The solution looks clear to me and is obviously perfect. I especially like the way of determining p0,p1,p2.

I myself have only managed to apply the rather complicated codepen ( https://codepen.io/marco_fugaro/pen/xxZWPWJ from Calculating vertex normals after displacement in the vertex shader ) for my geometry in the meantime.

But I could not get the essential out of the mixture of controls-state
`const controls = initControls({ ...`
and
`vertexShader: monkeyPatch(THREE.ShaderChunk.meshphysical_vert, {...`
pull out.

In the solution I see that <defaultnormal_vertex> is the key. But how to do it, I certainly would not have thought of that. The extensive shader parts in three.module.js I do not see through.

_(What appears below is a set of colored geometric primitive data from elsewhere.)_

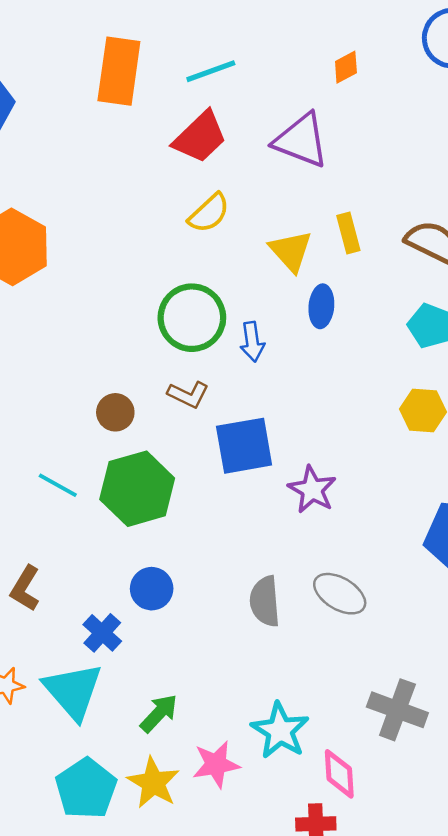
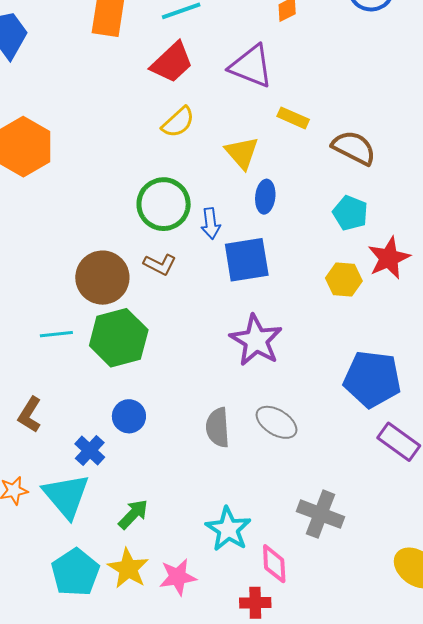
yellow rectangle: (348, 233) -> (293, 118), moved, turned -52
brown circle: (115, 412) -> (102, 278), size x1.8
blue square: (244, 446) -> (247, 260), moved
cyan line: (58, 485) -> (56, 334), turned -36
purple star: (312, 490) -> (256, 340), size x1.4
pink star: (216, 764) -> (178, 577), moved

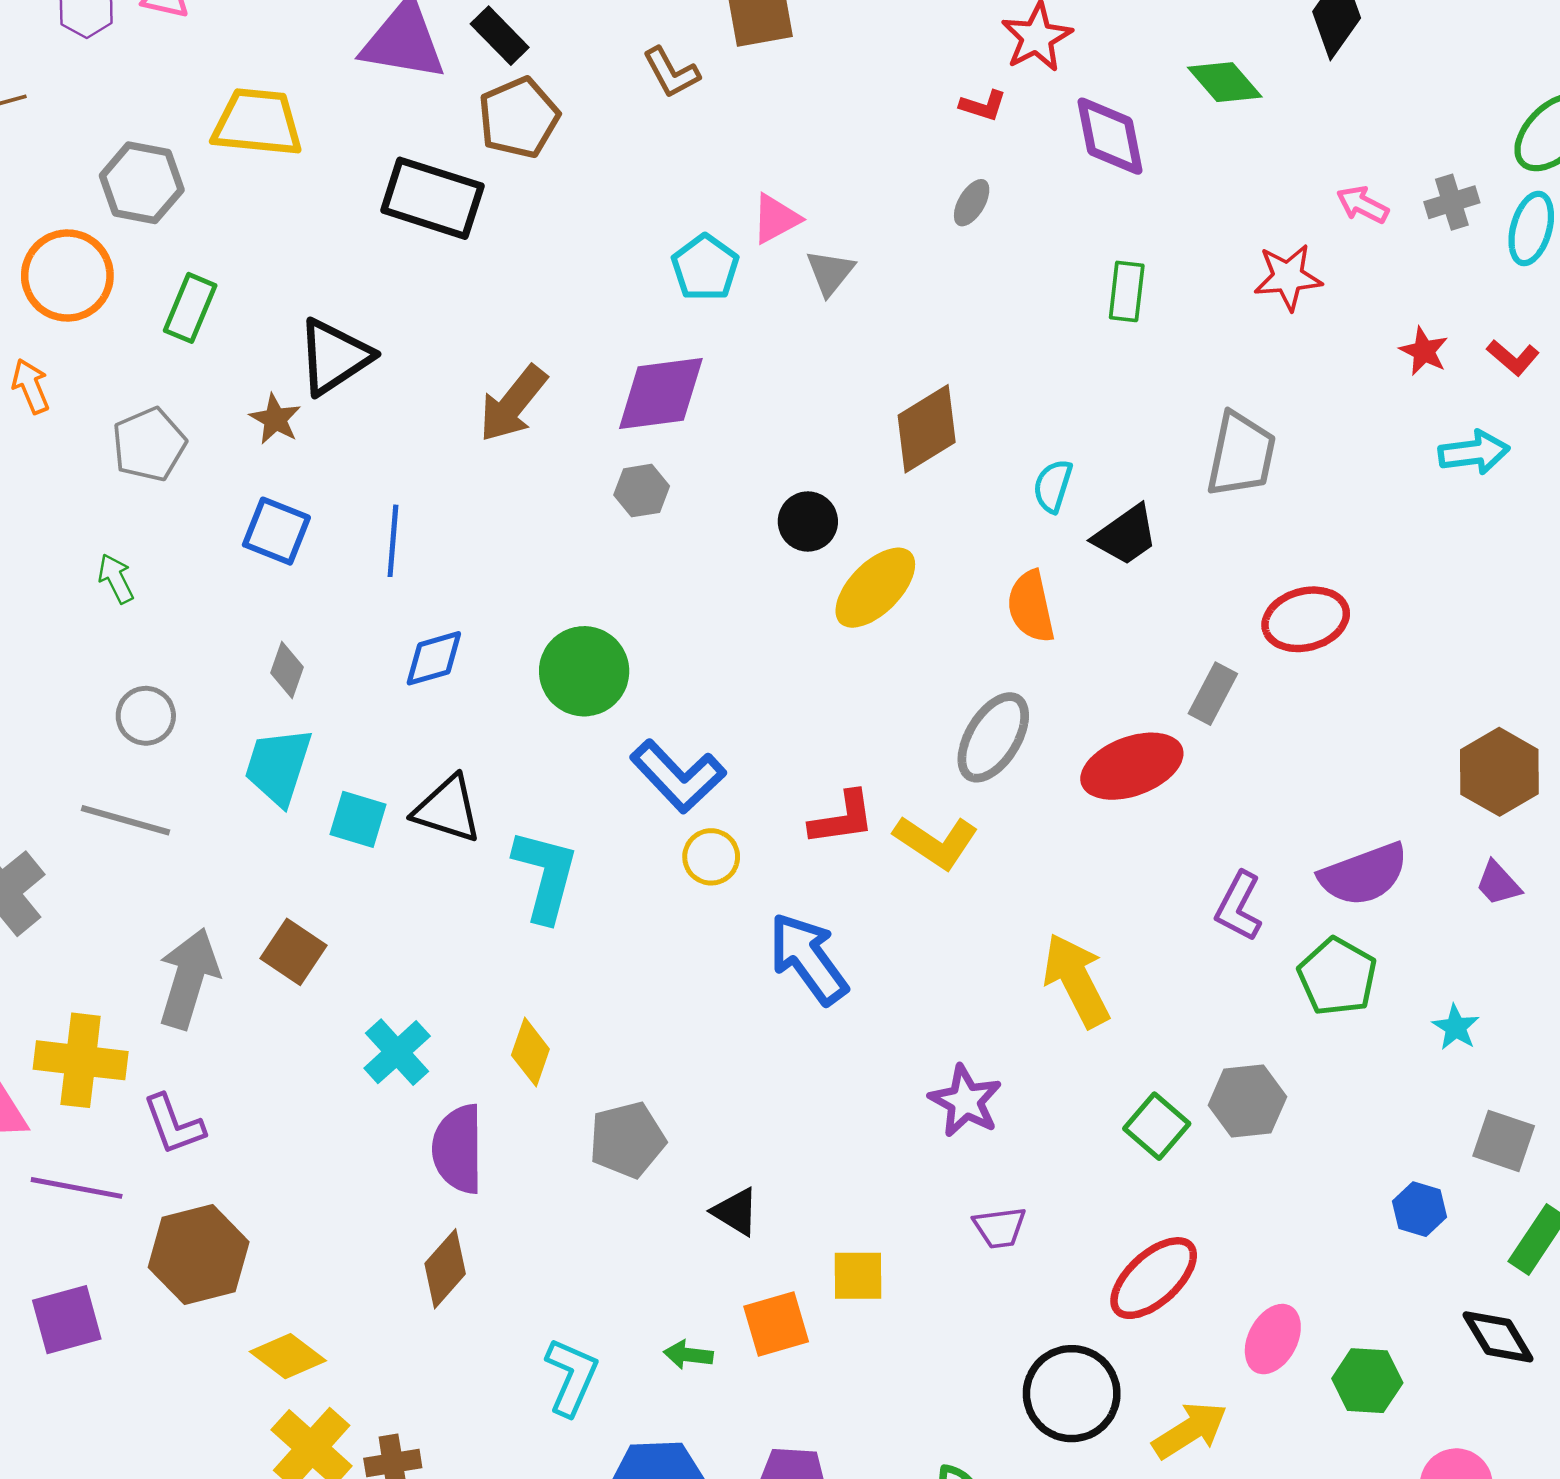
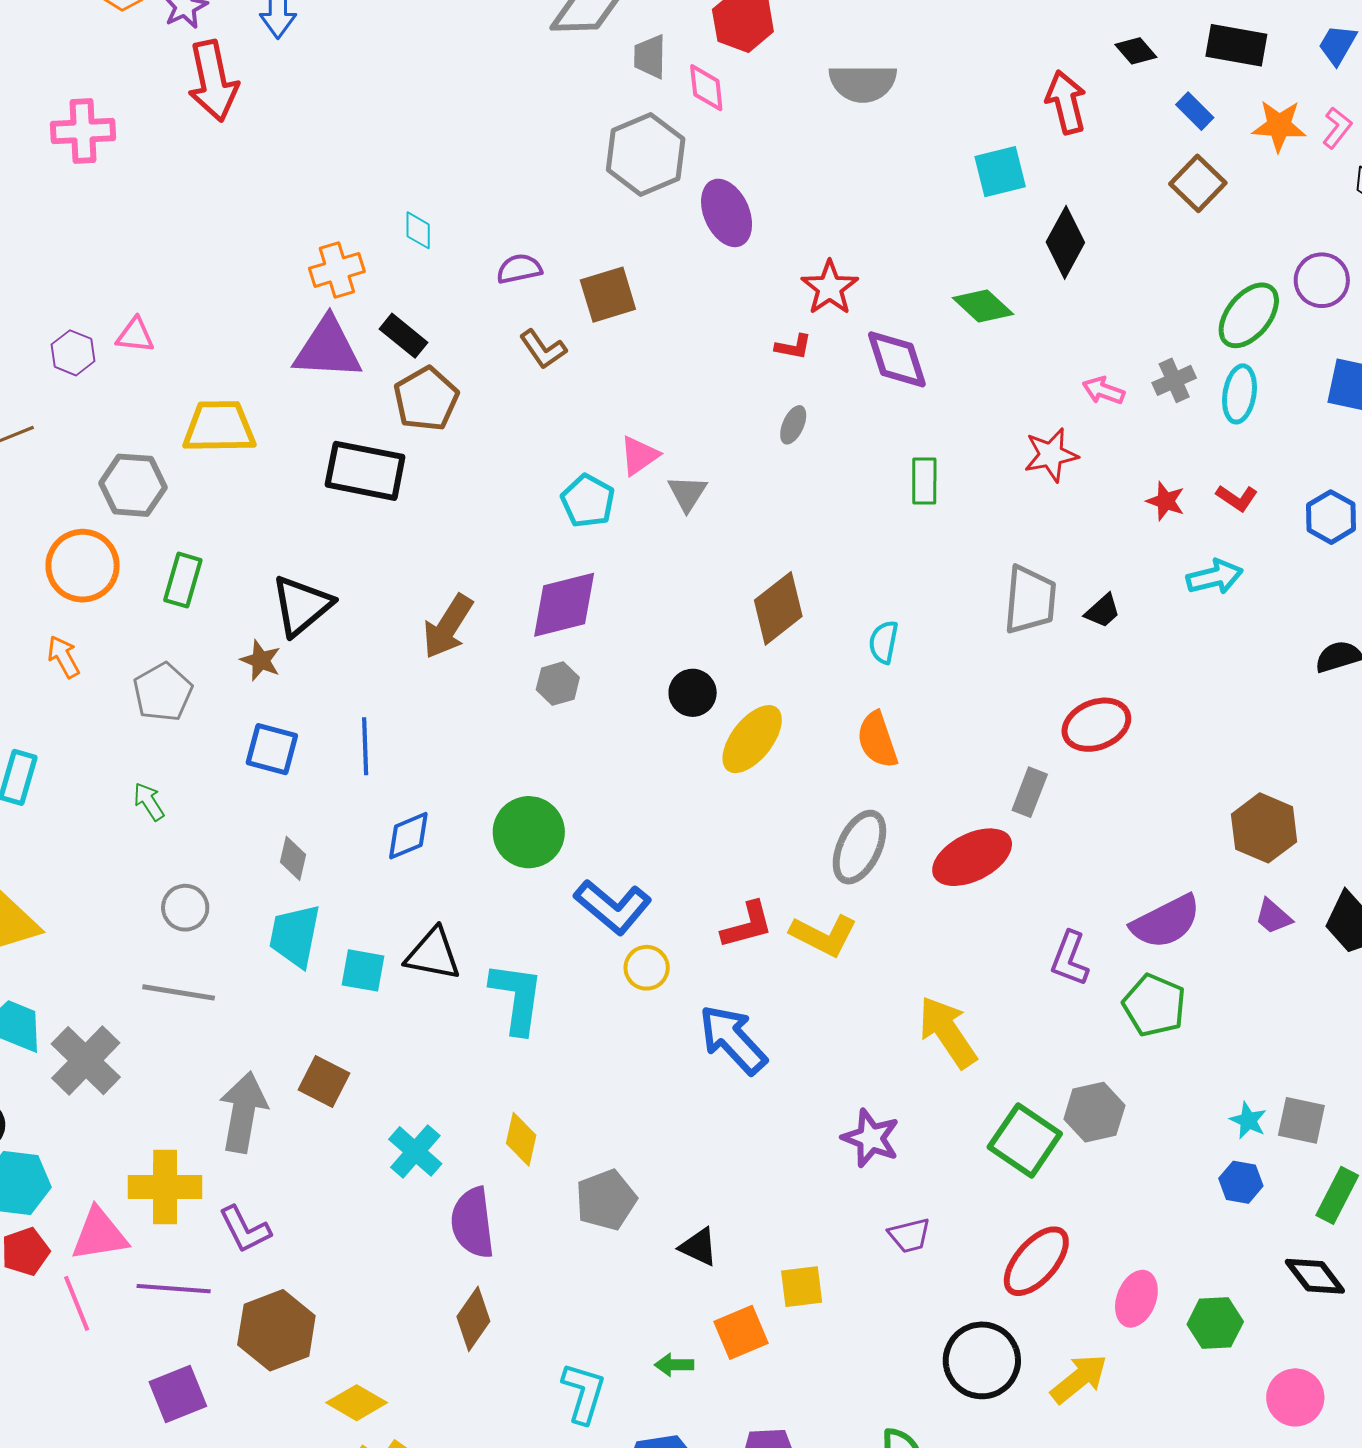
black trapezoid: (1126, 535) -> (1103, 611), moved, size x0.7
cyan star: (1456, 1027) -> (1248, 1120), moved
green square: (1157, 1126) -> (1025, 1140), size x1.4

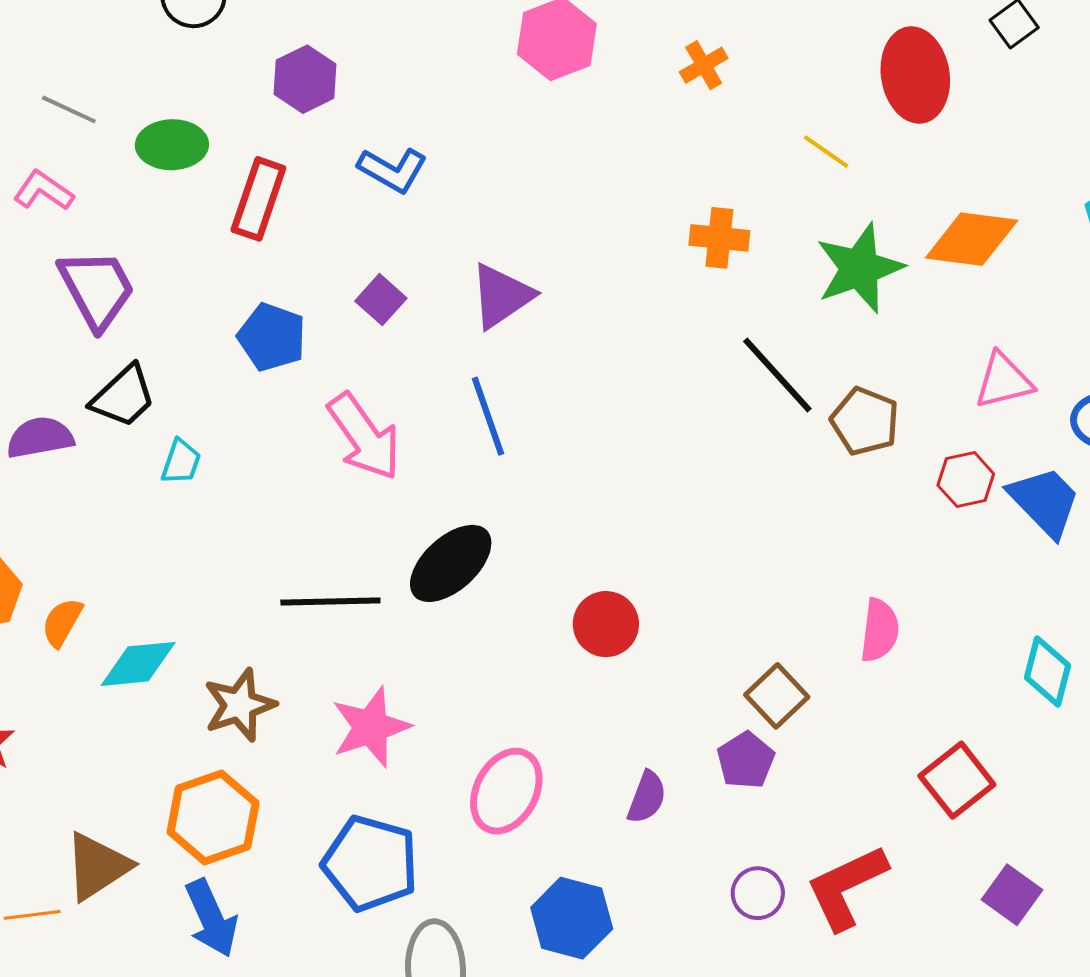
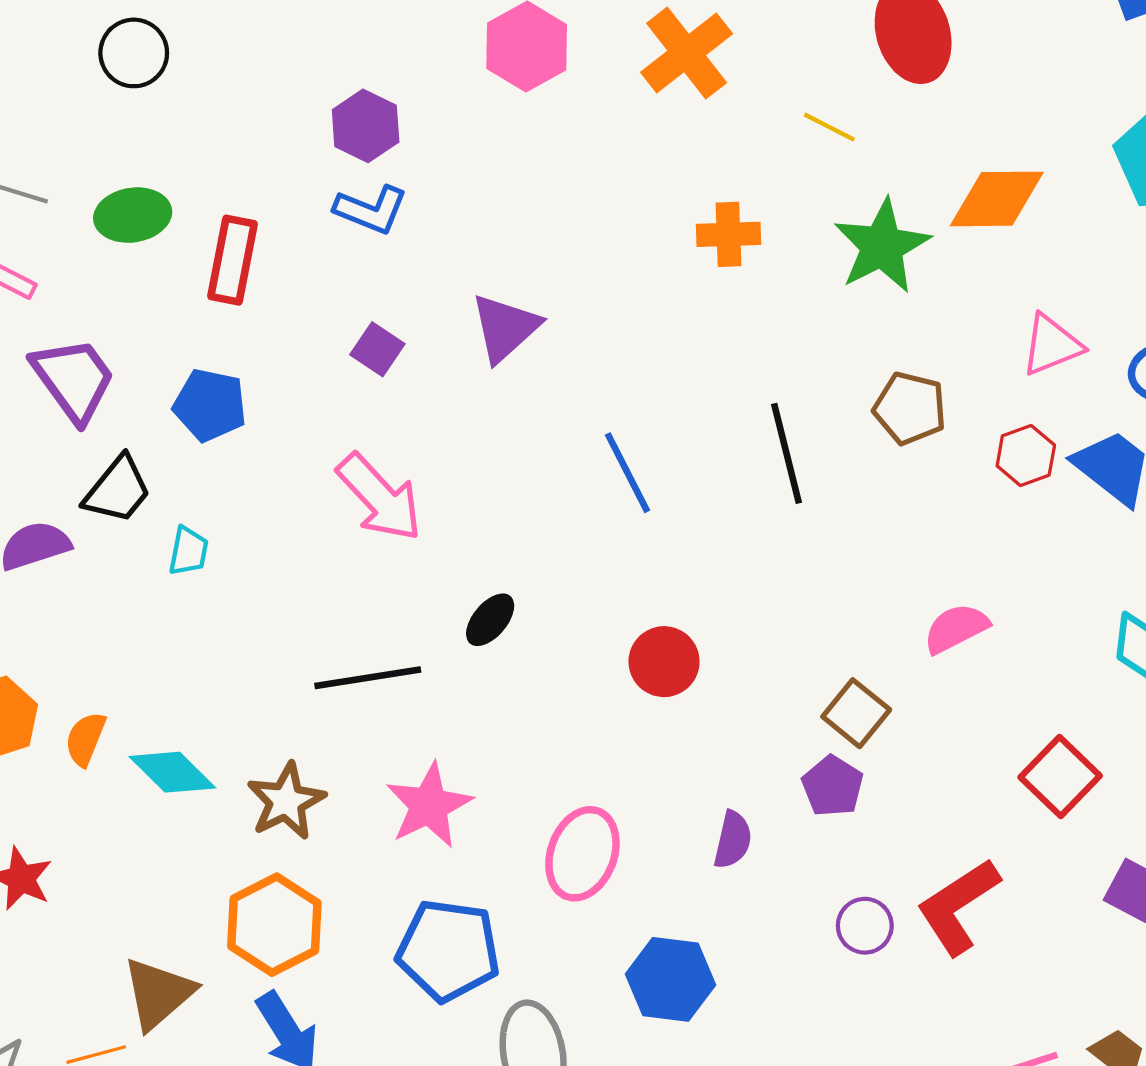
orange cross: (704, 65) -> (687, 53), size x1.8
purple hexagon: (305, 79) -> (366, 126), moved
blue pentagon: (272, 337) -> (210, 405), moved
black line: (777, 375) -> (786, 453), moved, turned 36
blue line: (488, 416) -> (628, 473), moved
black ellipse: (451, 563) -> (490, 620), size x0.6
pink semicircle: (880, 630) -> (956, 628), turned -116
cyan diamond: (138, 664) -> (172, 772), turned 58

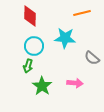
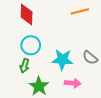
cyan star: (65, 38) -> (62, 60), moved

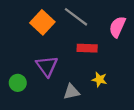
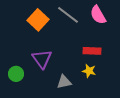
pink semicircle: (117, 27) -> (98, 15), moved, turned -54
red rectangle: (87, 48) -> (92, 51), moved

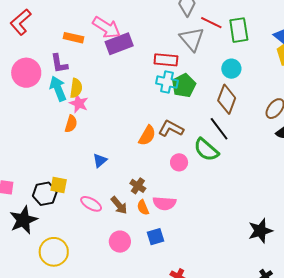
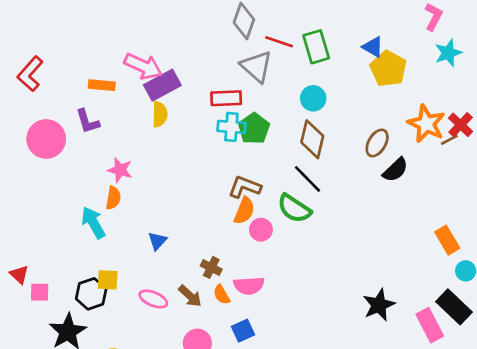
yellow semicircle: (76, 88) -> (160, 114), moved
cyan arrow: (58, 89) -> (93, 223), moved
orange semicircle: (147, 136) -> (244, 211), moved

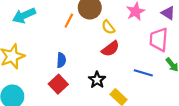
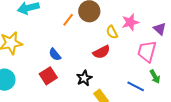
yellow semicircle: (108, 27) -> (112, 32), moved
blue semicircle: (61, 60) -> (55, 54), turned 128
blue line: (143, 73) -> (136, 86), moved

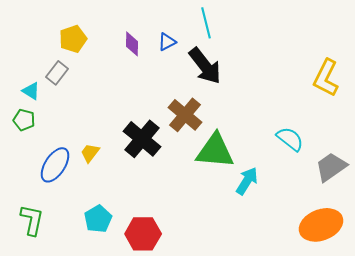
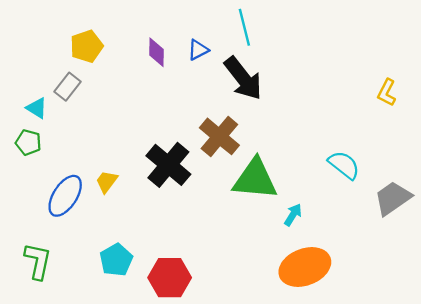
yellow L-shape: (326, 78) -> (387, 93), size x0.6
cyan arrow: (247, 181) -> (293, 215), size x0.7
orange ellipse: (321, 225) -> (305, 267), moved

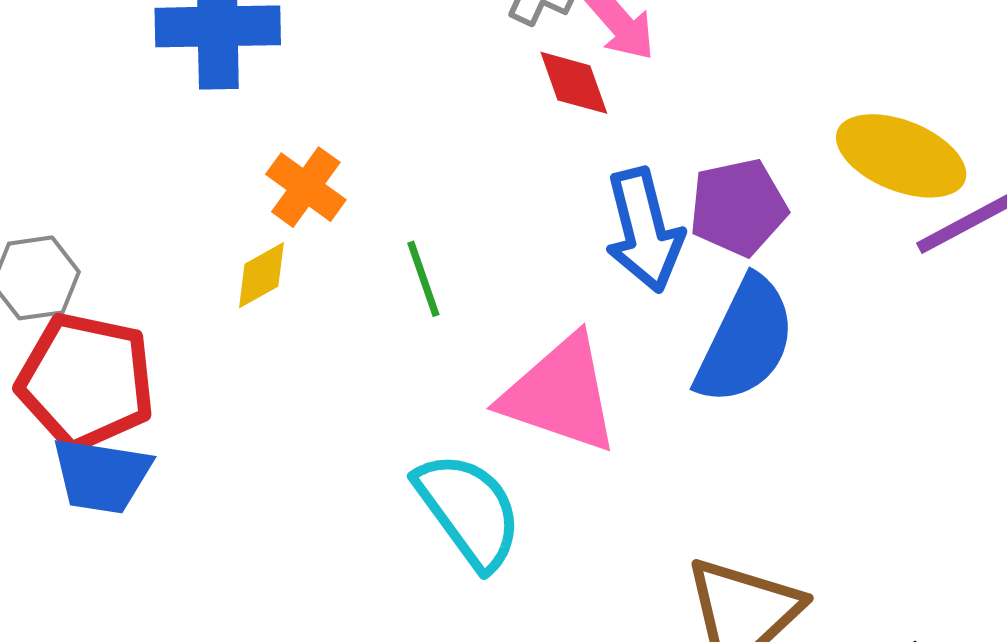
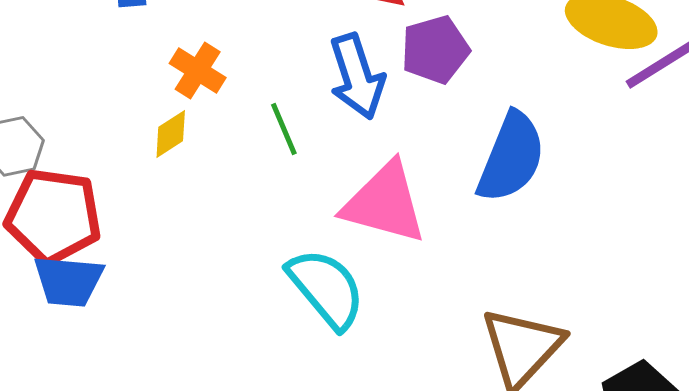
purple pentagon: (738, 207) -> (435, 50), moved
blue arrow: (644, 230) -> (357, 76), moved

Although I had tried to do something with
`var defaultnormal_vertex = "vec3 transformedNormal = objectNormal; ...`
but without success.

Can this way of determining vertex normals be directly integrated into three.js? Or are there reasons why this is not useful?

I have incorporated the solution @prisoner849 in the example CircleDynamicallyFormableShader

After the transfer into the shader part I got an incorrect display. A scattering error as I often do, but was not to be found. Later I noticed that prisoner849 changed the function CircleCustomShader. This for a good reason!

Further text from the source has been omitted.